Applied Math Seminar-Applications of Persistent Spectral Graph in COVID-19
Time: Friday, Dec. 9th. 3:30-4:30 pm
Place: Zoom
Zoom link: https://gwu-edu.zoom.us/j/95630895609
Speaker: Rui Wang, Michigan State University
Title: Applications of Persistent Spectral Graph in COVID-19
Abstract: Persistent spectral graph is a new paradigm for the multiscale analysis of the topological invariants and geometric shapes of high-dimensional datasets. Motivated by the success of persistent homology and multiscale graphs in dealing with complex biomolecular data, we construct a family of spectral graphs. Specifically, families of persistent Laplacian matrices (PLMs) corresponding to various topological dimensions are constructed by continuously increasing a filtration parameter. The harmonic spectra from the null spaces of PLMs can capture the topological structures, whereas the non-harmonic spectra of PLMs characterize the additional geometric shape of a given high-dimensional data.
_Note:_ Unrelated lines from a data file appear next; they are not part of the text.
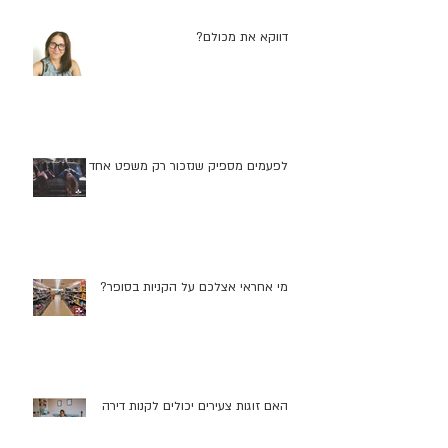
דווקא את מכולם?
לפעמים מספיק שנזכור רק משפט אחד
מי אחראי אצלכם על הקניות בסופר?
האם זוגות צעירים יכולים לקנות דירה
בישראל?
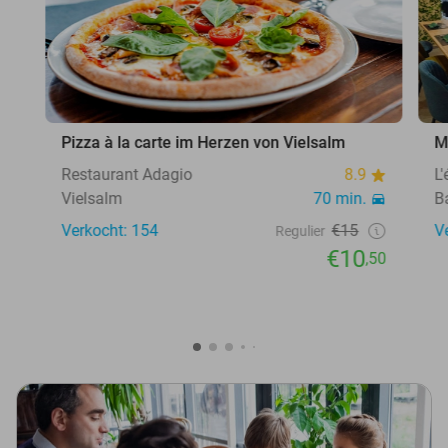
Pizza à la carte im Herzen von Vielsalm
M
Restaurant Adagio
8.9
L
Vielsalm
70 min.
B
Verkocht: 154
€15
V
Regulier
€10
,50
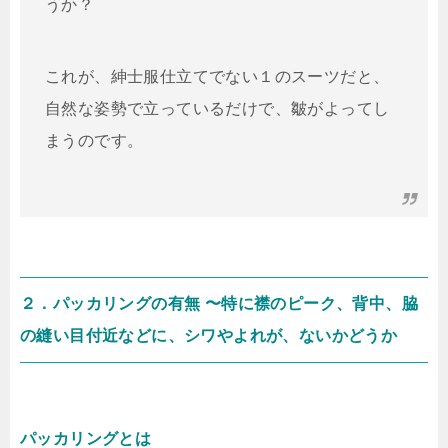
うか？
これが、紳士服仕立てでない１のスーツだと、
自然な姿勢で立っているだけで、皺がよってし
まうのです。
２．パッカリングの有無 〜特に襟のピーク、背中、脇
の縫い目付近などに、シワやよれが、ないかどうか
パッカリングとは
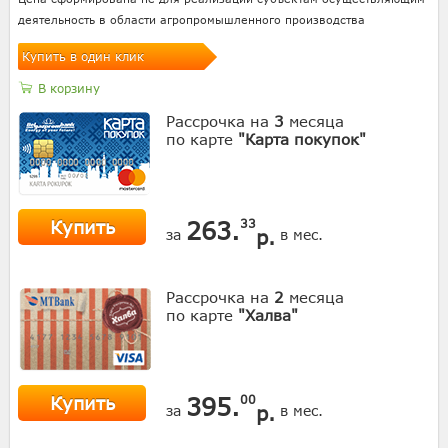
деятельность в области агропромышленного производства
Купить в один клик
В корзину
Рассрочка на
3
месяца
по карте
"Карта покупок"
Купить
263.
33
р.
за
в мес.
Рассрочка на
2
месяца
по карте
"Халва"
Купить
395.
00
р.
за
в мес.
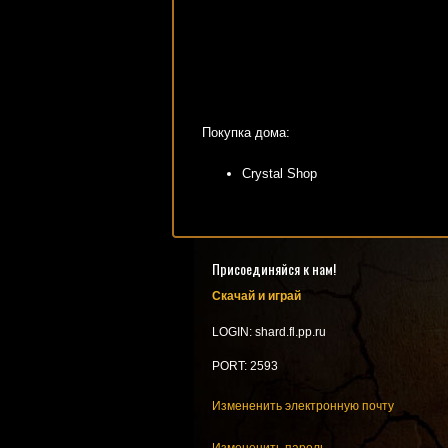
Покупка дома:
Crystal Shop
Присоединяйся к нам!
Скачай и играй
LOGIN: shard.fl.pp.ru
PORT: 2593
Измененить электронную почту
Измененить пароль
In addition, we developed an open-source package called HERMES that can provide an efficient and robust tool to calculate the multidimensional harmonic and non-harmonic spectra of PLMs. This enables broad real-world applications in biology, medicine, and engineering. During the COVID-19 pandemic, we developed a Math-AI model by integrating persistent spectral graphs, genomics, biophysics, experimental data, and deep learning to forecast the mutational impacts on COVID-19 vaccines, anti-body drugs, and diagnostics. Our model has accurately forecasted the incoming dominance of Omicron, Omicron BA.2, and BA.4/BA.5 variants one or two months ahead.